Il Museo Pio-Clementino non era aperto al pubblico ma facilmente accessibile per coloro che intendessero visitarlo, come ricorda Goethe, protagonista di una visita al lume di fiaccole. Il British Museum – benché pubblico – aveva l’ingresso limitato e a pagamento; il Palais du Luxmbourg era aperto sei ore alla settimana, la galleria dell’Hofgarten a Monaco era aperta tutti i giorni ma solo tre ore al mattino e tre al pomeriggio, il Belvedere di Vienna tre giorni alla settimana per “chiunque avesse le scarpe pulite”. Queste ed altre istituzioni culturali europee dovranno attendere la Rivoluzione francese per poter ricoprire il ruolo di istituzioni votate alla “pubblica utilità”. A quel tempo la “pubblica utilità” era considerata un caposaldo delle funzioni museali. Il Museo aperto al pubblico doveva essere al servizio e a disposizione dell’intera comunità. Tale concetto ormai storicizzato caratterizza l’opinione comune dei vertici protagonisti dell’odierno dibattito su cosa il Museo rappresenti oggi.

Il festoso e animato “Gabinetto delle meraviglie” di Bruegel il Vecchio, una stanza che ospita una mirabile collezione di oggetti belli preziosi dipinti e stravaganze, rappresenta l’allegoria della vista e in certo qual modo dell’atto del vedere, che si apre alle molteplici possibilità.
È un quadro senza cornice, senza limite, sottende libere interpretazioni e curiosa ricerca.

Chiedersi cos’è un Museo non può, dunque, condurre ad una risposta univoca, o quantomeno ad una definizione universale, che ancora oggi non mette d’accordo tutti.

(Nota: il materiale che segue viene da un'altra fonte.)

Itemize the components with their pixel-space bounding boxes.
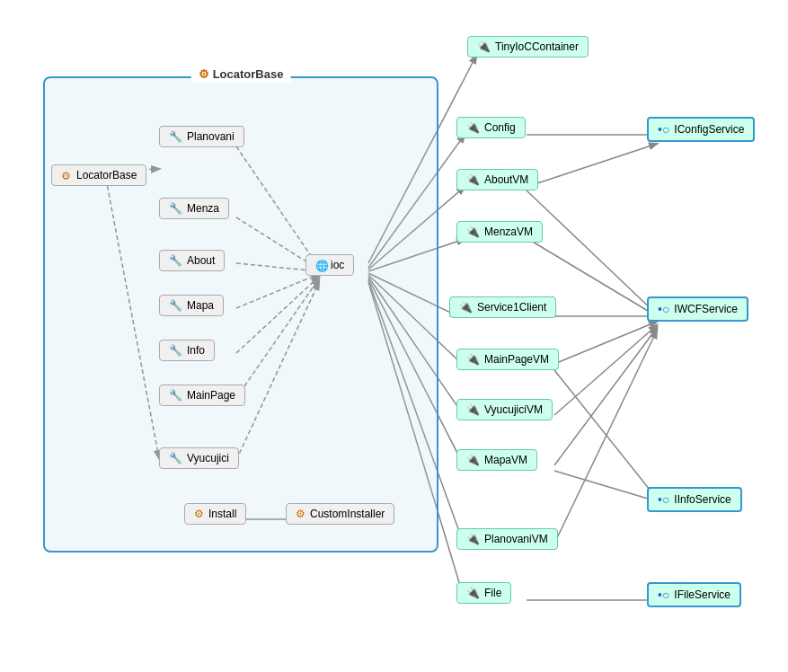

Antonio Lampis, direttore generale dei musei in uscita, il 10 Aprile 2020 durante una sessione del WEBINAR | Coronavirus (COVID-19) and museums: impact, innovations and planning for post-crisis, dichiara che il museo è un’istituzione permanente, che negli ultimi anni è reputata sempre più cruciale per lo sviluppo culturale e che più di altre forme del “fare cultura” ha, recentemente, evidenziato un impegno planetario rivolto all’adattamento ai rapidi mutamenti della società contemporanea, spostando, in estrema sintesi, le attenzioni del museo ‘dalle cose alle persone’.

Lampis scomoda la definizione che ritroviamo in tutti i manuali e libri di museologia ma l’accompagna con riflessioni nuove e pertinenti al cambiamento della nostra società odierna.

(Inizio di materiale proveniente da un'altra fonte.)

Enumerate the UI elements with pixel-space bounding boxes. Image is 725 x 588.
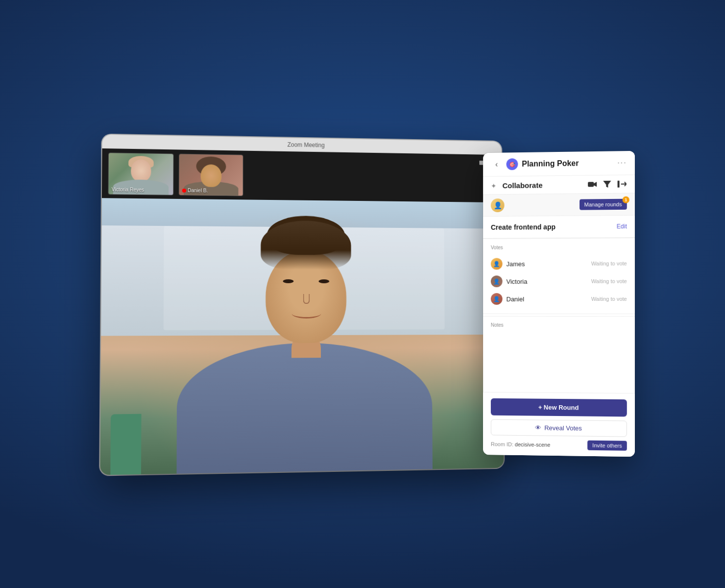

“Il museo è un’istituzione permanente, senza fini di lucro, aperta al pubblico, al servizio della società e del suo sviluppo, che compie ricerche, acquisisce, conserva e, soprattutto, espone le testimonianze dell’umanità e del suo ambiente a fini di studio, educazione e diletto”.

Così si legge nella proposizione dell’ICOM (International Council Of Museums) risalente al 1951, che verrà sostituita prima nell’Assemblea a Seul (2004), poi approvata nell’ambito della ventiduesima General Assembly di ICOM a Vienna, il 24 agosto 2007.

Si riporta la più recente definizione di museo:

“Il museo è un’istituzione permanente, senza scopo di lucro, al servizio della società, e del suo sviluppo, aperta al pubblico, che effettua ricerche sulle testimonianze materiali ed immateriali dell’uomo e del suo ambiente, le acquisisce, le conserva, e le comunica e specificatamente le espone per scopi di studio, educazione e diletto”.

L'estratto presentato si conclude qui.